DELTA, BC, July 18, 2012 /CNW/ - Today, Canada's Environment Minister, the Honourable Peter Kent, and Minister
of Transport, Infrastructure and Communities, the Honourable Denis
Lebel, announced that the Government of Canada has established an important safeguard for the country's water quality, by implementing Wastewater System Effluent Regulations.
"We want water that is clean, safe and plentiful for future generations
of Canadians to enjoy," said Minister Kent. "Through these Regulations,
we are addressing one of the largest sources of pollution in our
waters. We've set the country's first national standards for sewage
treatment. These standards will reduce the levels of harmful substances
deposited to surface water from wastewater systems in Canada."
"Safe and reliable wastewater infrastructure is essential to ensuring
the health and well-being of families, residents and local business,"
said Minister Lebel. "These Regulations will contribute to Canada's
economic future and help to protect the environment."
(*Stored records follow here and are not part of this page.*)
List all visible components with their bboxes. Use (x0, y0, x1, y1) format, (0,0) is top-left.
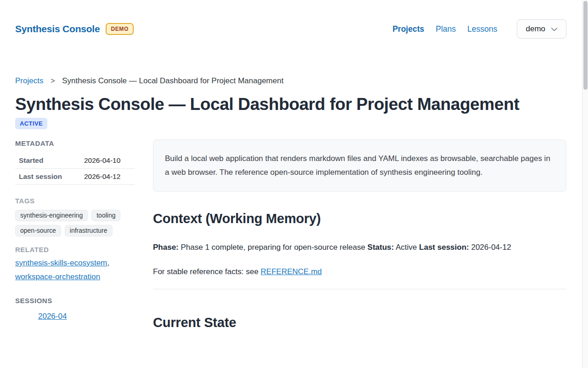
tags-section: TAGS synthesis-engineering tooling open-… (15, 197, 135, 236)
app-header: Synthesis Console DEMO Projects Plans Le… (15, 0, 566, 39)
sessions-section: SESSIONS 2026-04 (15, 297, 135, 321)
nav-item-lessons[interactable]: Lessons (467, 24, 497, 34)
main-content: Build a local web application that rende… (153, 139, 566, 330)
status-value: Active (396, 243, 417, 252)
metadata-label-started: Started (15, 153, 80, 169)
table-row: Last session 2026-04-12 (15, 168, 135, 184)
metadata-table: Started 2026-04-10 Last session 2026-04-… (15, 153, 135, 185)
table-row: Started 2026-04-10 (15, 153, 135, 169)
breadcrumb-current: Synthesis Console — Local Dashboard for … (62, 76, 283, 85)
related-link-workspace-orchestration[interactable]: workspace-orchestration (15, 272, 100, 281)
tags-heading: TAGS (15, 197, 135, 205)
tag-chip: open-source (15, 225, 61, 236)
scrollbar-thumb[interactable] (583, 1, 588, 90)
metadata-value-last-session: 2026-04-12 (80, 168, 135, 184)
list-item: 2026-04 (38, 312, 135, 321)
project-description-box: Build a local web application that rende… (153, 139, 566, 192)
session-link-2026-04[interactable]: 2026-04 (38, 312, 67, 321)
related-heading: RELATED (15, 246, 135, 253)
related-links: synthesis-skills-ecosystem, workspace-or… (15, 256, 135, 284)
related-separator: , (107, 259, 109, 267)
tag-chip: synthesis-engineering (15, 210, 88, 221)
nav-item-plans[interactable]: Plans (436, 24, 456, 34)
reference-note: For stable reference facts: see REFERENC… (153, 267, 566, 276)
session-list: 2026-04 (15, 312, 135, 321)
reference-prefix: For stable reference facts: see (153, 267, 259, 276)
tag-list: synthesis-engineering tooling open-sourc… (15, 210, 135, 236)
page-container: Synthesis Console DEMO Projects Plans Le… (15, 0, 566, 330)
related-link-synthesis-skills-ecosystem[interactable]: synthesis-skills-ecosystem (15, 259, 107, 267)
nav-item-projects[interactable]: Projects (392, 24, 424, 34)
last-session-label: Last session: (419, 243, 469, 252)
brand-area: Synthesis Console DEMO (15, 23, 134, 35)
page-title: Synthesis Console — Local Dashboard for … (15, 94, 566, 115)
layout: METADATA Started 2026-04-10 Last session… (15, 139, 566, 330)
section-divider (153, 289, 566, 289)
metadata-label-last-session: Last session (15, 168, 80, 184)
metadata-heading: METADATA (15, 139, 135, 147)
chevron-down-icon (551, 27, 558, 32)
breadcrumb-projects-link[interactable]: Projects (15, 76, 43, 85)
user-menu-label: demo (526, 24, 545, 34)
sidebar: METADATA Started 2026-04-10 Last session… (15, 139, 135, 321)
tag-chip: infrastructure (65, 225, 113, 236)
breadcrumb-separator: > (51, 77, 55, 85)
user-menu-button[interactable]: demo (517, 19, 566, 39)
metadata-section: METADATA Started 2026-04-10 Last session… (15, 139, 135, 185)
main-nav: Projects Plans Lessons demo (392, 19, 566, 39)
last-session-value: 2026-04-12 (471, 243, 511, 252)
tag-chip: tooling (91, 210, 120, 221)
brand-link[interactable]: Synthesis Console (15, 23, 100, 34)
context-summary: Phase: Phase 1 complete, preparing for o… (153, 240, 566, 255)
context-section-heading: Context (Working Memory) (153, 211, 566, 226)
reference-md-link[interactable]: REFERENCE.md (260, 267, 322, 276)
status-label: Status: (368, 243, 394, 252)
scrollbar[interactable] (582, 0, 588, 368)
breadcrumb: Projects > Synthesis Console — Local Das… (15, 76, 566, 86)
sessions-heading: SESSIONS (15, 297, 135, 305)
metadata-value-started: 2026-04-10 (80, 153, 135, 169)
demo-badge: DEMO (106, 23, 133, 35)
phase-label: Phase: (153, 243, 179, 252)
phase-value: Phase 1 complete, preparing for open-sou… (181, 243, 365, 252)
current-state-heading: Current State (153, 315, 566, 330)
project-description: Build a local web application that rende… (165, 152, 554, 179)
related-section: RELATED synthesis-skills-ecosystem, work… (15, 246, 135, 284)
status-badge: ACTIVE (15, 118, 47, 129)
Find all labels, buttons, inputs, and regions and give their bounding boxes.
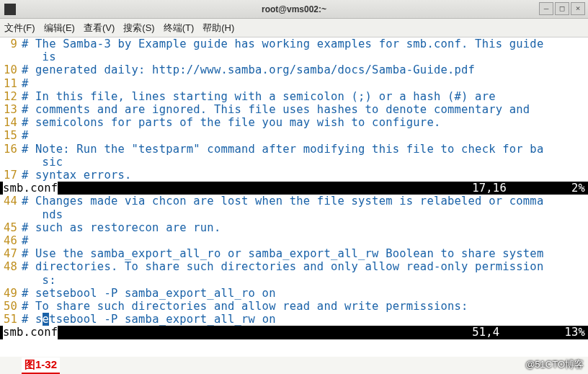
line-number: 15 [0,129,22,142]
line-number [0,208,22,221]
figure-footer: 图1-32 [0,357,588,374]
file-percent: 13% [564,326,585,339]
cursor-position: 17,16 [472,182,571,195]
titlebar: root@vms002:~ – □ × [0,0,588,19]
code-text: # [22,77,29,90]
code-text: # setsebool -P samba_export_all_rw on [22,313,276,326]
close-button[interactable]: × [571,2,585,15]
editor-area[interactable]: 9# The Samba-3 by Example guide has work… [0,37,588,357]
line-number: 49 [0,287,22,300]
figure-label: 图1-32 [22,357,60,374]
code-text: # comments and are ignored. This file us… [22,103,530,116]
line-number: 44 [0,195,22,208]
watermark: @51CTO博客 [525,358,584,371]
line-number: 47 [0,247,22,260]
code-text: # generated daily: http://www.samba.org/… [22,63,475,76]
code-text: # Note: Run the "testparm" command after… [22,143,543,156]
code-text: # [22,129,29,142]
code-text: # The Samba-3 by Example guide has worki… [22,37,543,50]
cursor-position: 51,4 [472,326,564,339]
code-text: sic [22,156,63,169]
line-number: 46 [0,234,22,247]
pane1-statusbar: smb.conf 17,16 2% [0,182,588,195]
code-text: # In this file, lines starting with a se… [22,90,496,103]
line-number: 48 [0,260,22,273]
code-text: # To share such directories and allow re… [22,300,468,313]
menu-file[interactable]: 文件(F) [4,22,35,35]
window-title: root@vms002:~ [262,4,326,14]
maximize-button[interactable]: □ [555,2,569,15]
line-number: 12 [0,90,22,103]
line-number [0,50,22,63]
code-text: # [22,234,29,247]
code-text: # directories. To share such directories… [22,260,543,273]
file-percent: 2% [571,182,585,195]
pane2-statusbar: smb.conf 51,4 13% [0,326,588,339]
code-text: s: [22,274,56,287]
line-number [0,156,22,169]
menu-help[interactable]: 帮助(H) [202,22,234,35]
line-number: 50 [0,300,22,313]
code-text: is [22,50,56,63]
code-text: # Changes made via chcon are lost when t… [22,195,543,208]
line-number: 17 [0,169,22,182]
app-icon [4,4,16,15]
code-text: # such as restorecon are run. [22,221,220,234]
code-text: # Use the samba_export_all_ro or samba_e… [22,247,543,260]
window-controls: – □ × [539,2,585,15]
line-number: 10 [0,63,22,76]
line-number: 16 [0,143,22,156]
code-text: # setsebool -P samba_export_all_ro on [22,287,276,300]
menu-terminal[interactable]: 终端(T) [164,22,195,35]
line-number: 9 [0,37,22,50]
line-number: 45 [0,221,22,234]
menu-edit[interactable]: 编辑(E) [44,22,75,35]
code-text: # semicolons for parts of the file you m… [22,116,440,129]
code-text: nds [22,208,63,221]
line-number: 51 [0,313,22,326]
line-number: 11 [0,77,22,90]
code-text: # syntax errors. [22,169,132,182]
line-number [0,274,22,287]
buffer-name: smb.conf [3,182,58,195]
menu-view[interactable]: 查看(V) [84,22,115,35]
line-number: 14 [0,116,22,129]
menu-search[interactable]: 搜索(S) [123,22,154,35]
buffer-name: smb.conf [3,326,58,339]
minimize-button[interactable]: – [539,2,553,15]
cursor: e [43,313,50,326]
line-number: 13 [0,103,22,116]
menubar: 文件(F) 编辑(E) 查看(V) 搜索(S) 终端(T) 帮助(H) [0,19,588,37]
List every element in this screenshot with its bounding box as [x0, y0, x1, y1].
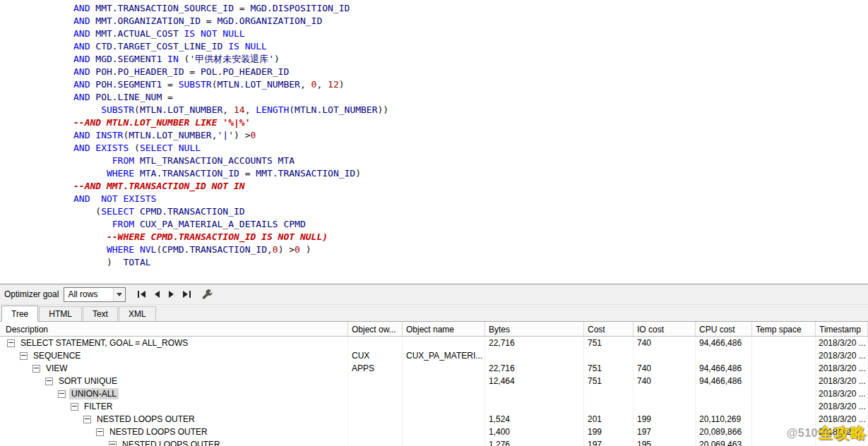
- column-header-io-cost[interactable]: IO cost: [634, 322, 696, 336]
- cell-cost: [584, 349, 634, 362]
- cell-temp-space: [752, 426, 816, 438]
- plan-tree-row[interactable]: NESTED LOOPS OUTER1,27619719520,069,463: [0, 438, 868, 446]
- plan-step-label[interactable]: SEQUENCE: [31, 350, 83, 361]
- next-record-icon: [167, 290, 176, 299]
- cell-temp-space: [752, 387, 816, 400]
- cell-description: SELECT STATEMENT, GOAL = ALL_ROWS: [0, 337, 348, 349]
- chevron-down-icon[interactable]: [113, 288, 125, 301]
- tab-tree[interactable]: Tree: [1, 306, 38, 322]
- code-line: AND CTD.TARGET_COST_LINE_ID IS NULL: [73, 40, 868, 53]
- sql-editor[interactable]: AND MMT.TRANSACTION_SOURCE_ID = MGD.DISP…: [0, 0, 868, 284]
- cell-io-cost: [634, 400, 696, 413]
- plan-tree-row[interactable]: SEQUENCECUXCUX_PA_MATERI...2018/3/20 ...: [0, 349, 868, 362]
- optimizer-goal-select[interactable]: All rows: [64, 287, 126, 302]
- code-line: AND NOT EXISTS: [73, 193, 868, 205]
- cell-bytes: 1,276: [485, 438, 584, 446]
- prior-record-button[interactable]: [149, 287, 164, 302]
- cell-object-owner: [348, 375, 403, 387]
- cell-description: NESTED LOOPS OUTER: [0, 426, 348, 438]
- code-line: --AND MMT.TRANSACTION_ID NOT IN: [73, 180, 868, 193]
- cell-cost: 751: [584, 337, 634, 349]
- column-header-timestamp[interactable]: Timestamp: [816, 322, 868, 336]
- column-header-cost[interactable]: Cost: [584, 322, 634, 336]
- column-header-description[interactable]: Description: [0, 322, 348, 336]
- column-header-cpu-cost[interactable]: CPU cost: [696, 322, 752, 336]
- plan-step-label[interactable]: NESTED LOOPS OUTER: [120, 439, 222, 446]
- collapse-minus-icon[interactable]: [7, 339, 15, 347]
- prior-record-icon: [153, 290, 161, 299]
- column-header-bytes[interactable]: Bytes: [485, 322, 584, 336]
- cell-temp-space: [752, 337, 816, 349]
- code-line: AND MMT.ORGANIZATION_ID = MGD.ORGANIZATI…: [73, 15, 868, 28]
- cell-timestamp: 2018/3/20 ...: [816, 362, 868, 375]
- tab-text[interactable]: Text: [83, 306, 118, 321]
- cell-cost: 201: [584, 413, 634, 426]
- plan-step-label[interactable]: NESTED LOOPS OUTER: [107, 426, 210, 438]
- plan-tree-row[interactable]: SELECT STATEMENT, GOAL = ALL_ROWS22,7167…: [0, 337, 868, 349]
- cell-cpu-cost: [696, 387, 752, 400]
- collapse-minus-icon[interactable]: [71, 403, 78, 411]
- column-header-object-ow[interactable]: Object ow...: [348, 322, 403, 336]
- plan-tree-row[interactable]: VIEWAPPS22,71675174094,466,4862018/3/20 …: [0, 362, 868, 375]
- cell-object-owner: [348, 413, 403, 426]
- tab-html[interactable]: HTML: [39, 306, 82, 321]
- cell-timestamp: 2018/3/20 ...: [816, 387, 868, 400]
- plan-step-label[interactable]: NESTED LOOPS OUTER: [95, 414, 197, 425]
- cell-object-owner: APPS: [348, 362, 403, 375]
- tree-indent: [0, 419, 83, 420]
- tree-indent: [0, 368, 32, 369]
- cell-cpu-cost: 20,069,463: [696, 438, 752, 446]
- cell-cpu-cost: 20,110,269: [696, 413, 752, 426]
- collapse-minus-icon[interactable]: [109, 441, 117, 446]
- plan-tree-row[interactable]: NESTED LOOPS OUTER1,52420119920,110,2692…: [0, 413, 868, 426]
- tab-xml[interactable]: XML: [119, 306, 156, 321]
- plan-tree-row[interactable]: UNION-ALL2018/3/20 ...: [0, 387, 868, 400]
- cell-bytes: 12,464: [485, 375, 584, 387]
- plan-step-label[interactable]: FILTER: [82, 401, 114, 412]
- cell-object-name: [403, 413, 485, 426]
- column-header-object-name[interactable]: Object name: [403, 322, 485, 336]
- collapse-minus-icon[interactable]: [32, 365, 40, 373]
- collapse-minus-icon[interactable]: [96, 428, 104, 436]
- plan-tree-row[interactable]: FILTER2018/3/20 ...: [0, 400, 868, 413]
- optimizer-goal-value: All rows: [68, 289, 97, 299]
- plan-step-label[interactable]: UNION-ALL: [69, 388, 119, 399]
- collapse-minus-icon[interactable]: [20, 352, 28, 360]
- code-line: AND MMT.TRANSACTION_SOURCE_ID = MGD.DISP…: [73, 2, 868, 15]
- tree-indent: [0, 381, 45, 382]
- collapse-minus-icon[interactable]: [58, 390, 66, 398]
- cell-object-owner: [348, 337, 403, 349]
- next-record-button[interactable]: [164, 287, 179, 302]
- cell-io-cost: 740: [634, 337, 696, 349]
- last-record-button[interactable]: [179, 287, 194, 302]
- cell-io-cost: [634, 387, 696, 400]
- column-header-temp-space[interactable]: Temp space: [752, 322, 816, 336]
- plan-step-label[interactable]: SORT UNIQUE: [57, 375, 119, 387]
- cell-timestamp: 2018/3/20 ...: [816, 337, 868, 349]
- cell-timestamp: 2018/3/2...: [816, 426, 868, 438]
- plan-toolbar: Optimizer goal All rows: [0, 284, 868, 305]
- code-line: AND INSTR(MTLN.LOT_NUMBER,'|') >0: [73, 129, 868, 142]
- plan-tree-row[interactable]: SORT UNIQUE12,46475174094,466,4862018/3/…: [0, 375, 868, 387]
- plan-step-label[interactable]: VIEW: [44, 363, 70, 374]
- explain-plan-panel: Optimizer goal All rows: [0, 284, 868, 446]
- cell-cost: 197: [584, 438, 634, 446]
- collapse-minus-icon[interactable]: [45, 378, 53, 385]
- code-line: AND MMT.ACTUAL_COST IS NOT NULL: [73, 28, 868, 40]
- first-record-button[interactable]: [134, 287, 149, 302]
- cell-io-cost: [634, 349, 696, 362]
- cell-temp-space: [752, 438, 816, 446]
- cell-timestamp: 2018/3/20 ...: [816, 413, 868, 426]
- cell-description: VIEW: [0, 362, 348, 375]
- code-line: AND POL.LINE_NUM =: [73, 91, 868, 104]
- collapse-minus-icon[interactable]: [83, 416, 91, 423]
- cell-io-cost: 740: [634, 362, 696, 375]
- cell-object-name: [403, 400, 485, 413]
- cell-object-name: [403, 375, 485, 387]
- plan-tree-row[interactable]: NESTED LOOPS OUTER1,40019919720,089,8662…: [0, 426, 868, 438]
- preferences-button[interactable]: [200, 287, 215, 302]
- code-line: WHERE NVL(CPMD.TRANSACTION_ID,0) >0 ): [73, 243, 868, 256]
- cell-description: NESTED LOOPS OUTER: [0, 413, 348, 426]
- plan-view-tabs: TreeHTMLTextXML: [0, 305, 868, 322]
- plan-step-label[interactable]: SELECT STATEMENT, GOAL = ALL_ROWS: [18, 337, 190, 349]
The Government of Canada worked with provinces and territories, and also
engaged municipalities, to finalize these regulations. It is expected
that about 75 percent of existing wastewater systems already meet the
minimum secondary wastewater treatment standards in the Regulations.
Communities and municipalities that meet the standards will not need to
make upgrades to their systems. The other 25 percent will have to
upgrade to at least secondary wastewater treatment.
"These standards will ensure untreated and under-treated sewage are not
dumped in our country's waterways," said Minister Kent. "The estimated
benefits to Canadians and our economy include improving fish and
aquatic systems health, and increasing safety for recreational
activities that are part of our tourism industry."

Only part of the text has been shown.